PROBLEM DETAILS:
Reproduce the data in full, exactly as given, leaving images out.

TASK MATERIAL:
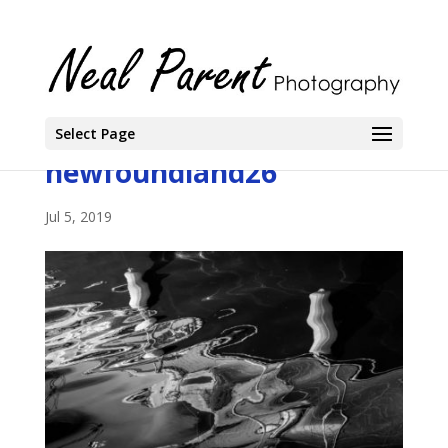
Select Page
newfoundland26
Jul 5, 2019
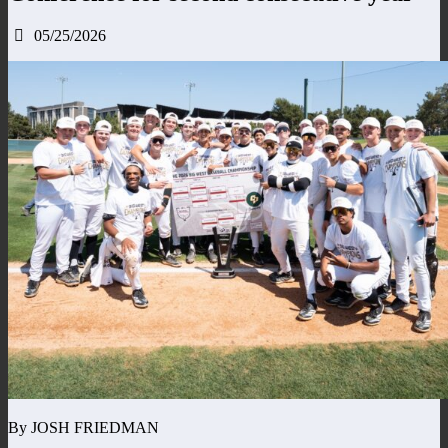
05/25/2026
By JOSH FRIEDMAN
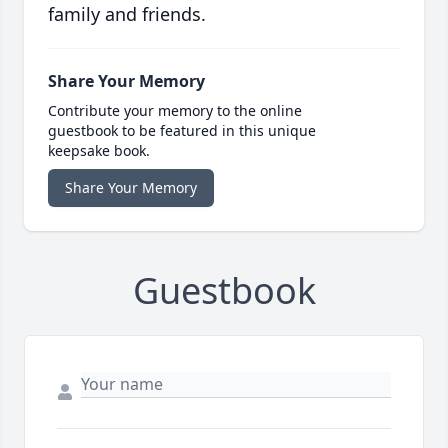
family and friends.
Share Your Memory
Contribute your memory to the online
guestbook to be featured in this unique
keepsake book.
Share Your Memory
Guestbook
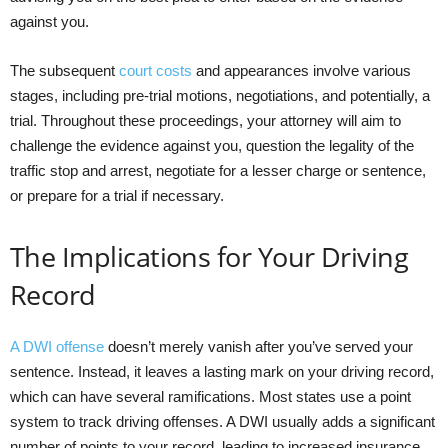
against you.
The subsequent
court costs
and appearances involve various
stages, including pre-trial motions, negotiations, and potentially, a
trial. Throughout these proceedings, your attorney will aim to
challenge the evidence against you, question the legality of the
traffic stop and arrest, negotiate for a lesser charge or sentence,
or prepare for a trial if necessary.
The Implications for Your Driving
Record
A DWI offense
doesn’t merely vanish after you’ve served your
sentence. Instead, it leaves a lasting mark on your driving record,
which can have several ramifications. Most states use a point
system to track driving offenses. A DWI usually adds a significant
number of points to your record, leading to increased insurance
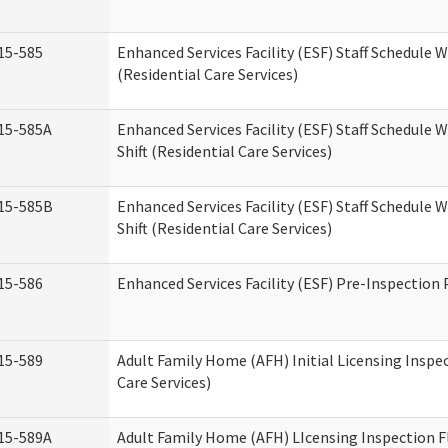
15-585
Enhanced Services Facility (ESF) Staff Schedule 
(Residential Care Services)
15-585A
Enhanced Services Facility (ESF) Staff Schedule 
Shift (Residential Care Services)
15-585B
Enhanced Services Facility (ESF) Staff Schedule 
Shift (Residential Care Services)
15-586
Enhanced Services Facility (ESF) Pre-Inspection
15-589
Adult Family Home (AFH) Initial Licensing Inspe
Care Services)
15-589A
Adult Family Home (AFH) LIcensing Inspection F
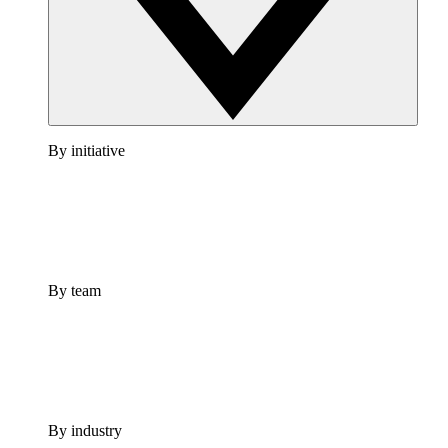
By initiative
By team
By industry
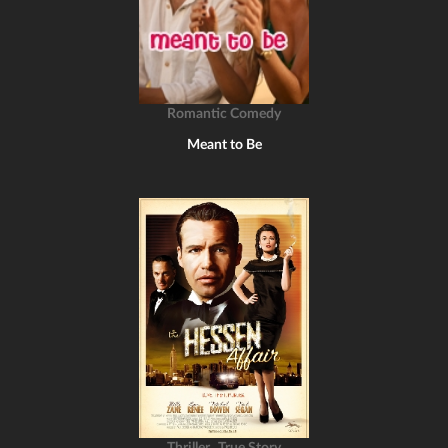
Romantic Comedy
Meant to Be
,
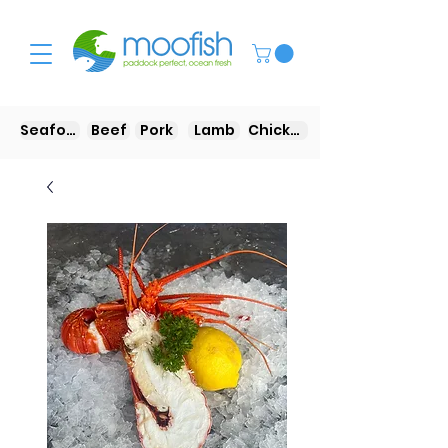
Seafood
Beef
Pork
Lamb
Chicken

OUTPUT:
Select Page
newfoundland26
Jul 5, 2019
05/25/2026
By JOSH FRIEDMAN
family and friends.
Share Your Memory
Contribute your memory to the online
guestbook to be featured in this unique
keepsake book.
Share Your Memory
Guestbook
against you.
The subsequent
court costs
and appearances involve various
stages, including pre-trial motions, negotiations, and potentially, a
trial. Throughout these proceedings, your attorney will aim to
challenge the evidence against you, question the legality of the
traffic stop and arrest, negotiate for a lesser charge or sentence,
or prepare for a trial if necessary.
The Implications for Your Driving
Record
A DWI offense
doesn’t merely vanish after you’ve served your
sentence. Instead, it leaves a lasting mark on your driving record,
which can have several ramifications. Most states use a point
system to track driving offenses. A DWI usually adds a significant
number of points to your record, leading to increased insurance
15-585
Enhanced Services Facility (ESF) Staff Schedule 
(Residential Care Services)
15-585A
Enhanced Services Facility (ESF) Staff Schedule 
Shift (Residential Care Services)
15-585B
Enhanced Services Facility (ESF) Staff Schedule 
Shift (Residential Care Services)
15-586
Enhanced Services Facility (ESF) Pre-Inspection
15-589
Adult Family Home (AFH) Initial Licensing Inspe
Care Services)
15-589A
Adult Family Home (AFH) LIcensing Inspection F
By initiative
By team
By industry
Romantic Comedy
Meant to Be
,
Seafood
Beef
Pork
Lamb
Chicken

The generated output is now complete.